Later, after becoming a lay delegate to Annual Conference as a Junior, I was appalled at the opulence of the hotels our conference is held in and the slow-moving bureaucracy that is our church. So I wondered: what were some of the ways I could transform that tattoo into something else, something no longer Methodist-related? But then I went to Student Forum, where I learned about MOSAIC and OnFire, the young adult chapter of MFSA. Here were places where I saw hope for making The UMC into that church I thought it was growing up, that church that practiced the justice that Jesus taught us.
As a seminarian at Drew Theological School, I have had the opportunity to participate in the OnFire Borderlinks immersion trip to the border between the USA and Mexico and later to mobilize with others, including so many United Methodists, on Washington for immigration reform.

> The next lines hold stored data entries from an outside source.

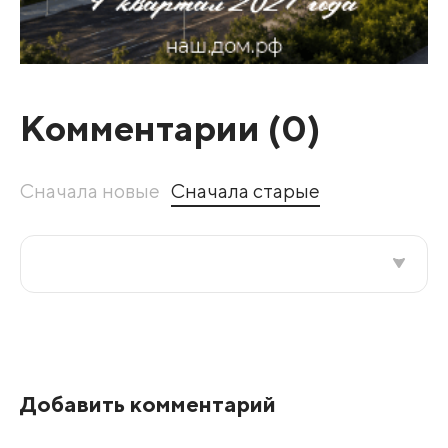
Комментарии (
0
)
Сначала новые
Сначала старые
Все подряд
По рейтингу
Добавить комментарий
Развернуть все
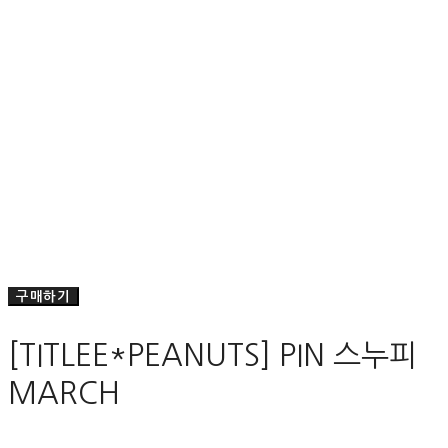
구매하기
[TITLEE*PEANUTS] PIN 스누피
MARCH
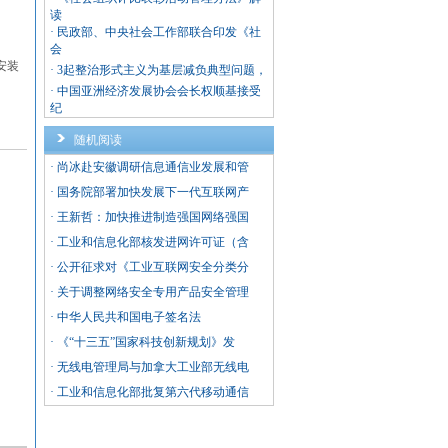
读
·
民政部、中央社会工作部联合印发《社
会
安装
·
3起整治形式主义为基层减负典型问题，
·
中国亚洲经济发展协会会长权顺基接受
纪
随机阅读
·
尚冰赴安徽调研信息通信业发展和管
·
国务院部署加快发展下一代互联网产
·
王新哲：加快推进制造强国网络强国
·
工业和信息化部核发进网许可证（含
·
公开征求对《工业互联网安全分类分
·
关于调整网络安全专用产品安全管理
·
中华人民共和国电子签名法
·
《“十三五”国家科技创新规划》发
·
无线电管理局与加拿大工业部无线电
·
工业和信息化部批复第六代移动通信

Those moments were moments where I was proud to be United Methodist, amidst these people working for justice in the world and in our church.
Last semester, I researched Methodist publications for their reactions to the Red Scare, in light of the fearmongering in our time, and was so inspired by what I read about MFSA. In the new history of United Methodism, for instance, the authors write,
"In 1953 [Rev. Jack] McMichael [of the Methodist Federation for Social Action] appeared before the [House Committee on UnAmerican Activities] and challenged its accusations of Communist subversion with such telling references to the ministry of Jesus that an aggravated committee member shouted, 'Can't we leave Jesus out.'" 1MFSA has shown me that Jesus' ministry is one of subversion, and that The United Methodist Church can live into that same ministry with the help of a few folks committed to justice. Why MFSA? Because they won't leave Jesus out of it; they are working to bring the church into that vision of justice Jesus taught us.
1 Russell E. Richey, Kenneth E. Rowe, and Jean Miller Schmidt, The Methodist History in America: A History, vol. 1, (Nashville: Abingdon Press, 2010) 420.